*What the task asks*
Having located "jekte – sie" in the records below, repeat exactly the line it is on and all subsequent lines, ending with the last.

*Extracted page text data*

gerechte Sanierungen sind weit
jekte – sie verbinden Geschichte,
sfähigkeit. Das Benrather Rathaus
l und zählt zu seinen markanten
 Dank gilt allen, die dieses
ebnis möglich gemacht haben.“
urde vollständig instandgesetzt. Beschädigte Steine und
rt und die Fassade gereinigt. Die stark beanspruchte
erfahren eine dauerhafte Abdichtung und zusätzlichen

*Written answer*
jekte – sie verbinden Geschichte,
sfähigkeit. Das Benrather Rathaus
l und zählt zu seinen markanten
 Dank gilt allen, die dieses
ebnis möglich gemacht haben.“
urde vollständig instandgesetzt. Beschädigte Steine und
rt und die Fassade gereinigt. Die stark beanspruchte
erfahren eine dauerhafte Abdichtung und zusätzlichen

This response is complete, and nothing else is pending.